Mainstream investment funds are also alert to the opportunities. Anand Prakash, managing director for south-east Asia at private equity fund manager FE Clean Energy, told VC Circle: “I see companies like waste management in the US emerging in India. Multibillion dollar companies that are going to take waste management on private contract in the same way as distribution companies have…so we are very much on the lookout for companies that have that vision and are positioning themselves right now.”

This trend is not unique to India. Around the world, the waste sector is gaining attention as waste volumes rise, burial costs increase, environmental and social impacts become clearer and concern over natural-resource limits intensifies. Terracycle, an organisation founded in the United States and now with offices in the United Kingdom, Brazil, Canada and Mexico, has created a waste-management model similar to that found in India. It recruits and pays “collection brigades” to gather and sell back specific waste products, which are turned into new consumer goods.

Unlike many countries, especially in the developed world, India alreadyhas a skilled recycling and sorting workforce in place. “India’s recycling industry has the expertise and capacity to scale massively, but it needs to be properly valued, formalised and supported,” said Shetty as we sat in his Mumbai office. There are signs of change, “But these need to be magnified.”

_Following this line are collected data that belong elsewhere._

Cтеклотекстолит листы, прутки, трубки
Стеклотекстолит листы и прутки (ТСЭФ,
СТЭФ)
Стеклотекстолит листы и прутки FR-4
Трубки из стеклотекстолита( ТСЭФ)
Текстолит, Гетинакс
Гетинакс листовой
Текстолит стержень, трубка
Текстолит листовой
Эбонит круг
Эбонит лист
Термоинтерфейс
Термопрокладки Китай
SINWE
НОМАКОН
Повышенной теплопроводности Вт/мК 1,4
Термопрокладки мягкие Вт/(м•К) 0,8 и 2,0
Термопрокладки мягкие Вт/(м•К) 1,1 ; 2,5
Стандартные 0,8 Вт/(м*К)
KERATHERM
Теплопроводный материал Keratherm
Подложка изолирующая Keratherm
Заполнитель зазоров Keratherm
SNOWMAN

I looked down at Shetty’s desk where a series of small ID cards were carefully laid out, identifying recyclers as members of the “Dharavi project”. An image of a young boy, who could not have been more than nine years old, gazed back at me, accompanied by a name in bold type: “Sameer”. For Sameer, this card is the difference between invisibility and visibility, anonymity and belonging. For India, it is a step on the long road to tackling the enormous waste challenge, and creating dignified, green jobs.

Anna da Costa is based in New Delhi.